Could the listing be repeated exactly, with every picture dropped?

─── Dataset

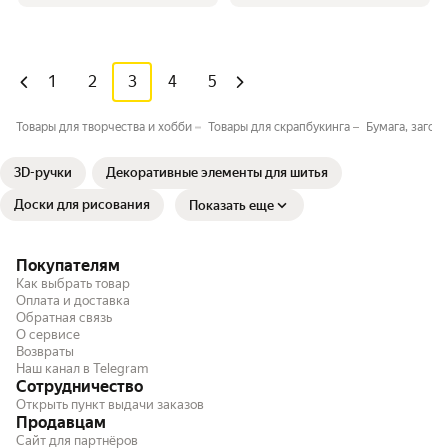
1
2
3
4
5
Товары для творчества и хобби
Товары для скрапбукинга
Бумага, загот
3D-ручки
Декоративные элементы для шитья
Доски для рисования
Показать еще
Покупателям
Как выбрать товар
Оплата и доставка
Обратная связь
О сервисе
Возвраты
Наш канал в Telegram
Сотрудничество
Открыть пункт выдачи заказов
Продавцам
Сайт для партнёров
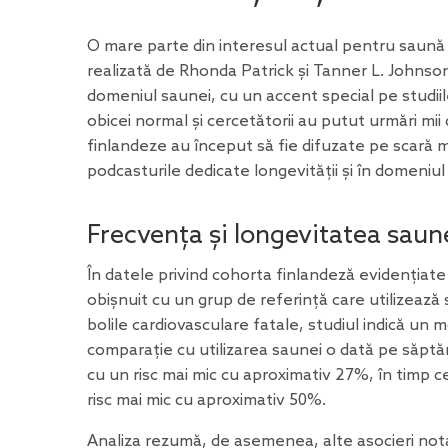
O mare parte din interesul actual pentru saună 
realizată de
Rhonda Patrick
și Tanner L. Johnson
domeniul saunei, cu un accent special pe studi
obicei normal și cercetătorii au putut urmări mi
finlandeze au început să fie difuzate pe scară m
podcasturile dedicate longevității și în domeniul m
Frecvența și longevitatea saun
În datele privind cohorta finlandeză evidențiate
obișnuit cu un grup de referință care utilizeaz
bolile cardiovasculare fatale, studiul indică un m
comparație cu utilizarea saunei o dată pe săptă
cu un risc mai mic cu aproximativ 27%, în timp c
risc mai mic cu aproximativ 50%.
Analiza rezumă, de asemenea, alte asocieri not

──────

Solution for this task:
1
2
3
4
5
Товары для творчества и хобби
Товары для скрапбукинга
Бумага, загот
3D-ручки
Декоративные элементы для шитья
Доски для рисования
Показать еще
Покупателям
Как выбрать товар
Оплата и доставка
Обратная связь
О сервисе
Возвраты
Наш канал в Telegram
Сотрудничество
Открыть пункт выдачи заказов
Продавцам
Сайт для партнёров
O mare parte din interesul actual pentru saună 
realizată de
Rhonda Patrick
și Tanner L. Johnson
domeniul saunei, cu un accent special pe studi
obicei normal și cercetătorii au putut urmări mi
finlandeze au început să fie difuzate pe scară m
podcasturile dedicate longevității și în domeniul m
Frecvența și longevitatea saun
În datele privind cohorta finlandeză evidențiate
obișnuit cu un grup de referință care utilizeaz
bolile cardiovasculare fatale, studiul indică un m
comparație cu utilizarea saunei o dată pe săptă
cu un risc mai mic cu aproximativ 27%, în timp c
risc mai mic cu aproximativ 50%.
Analiza rezumă, de asemenea, alte asocieri not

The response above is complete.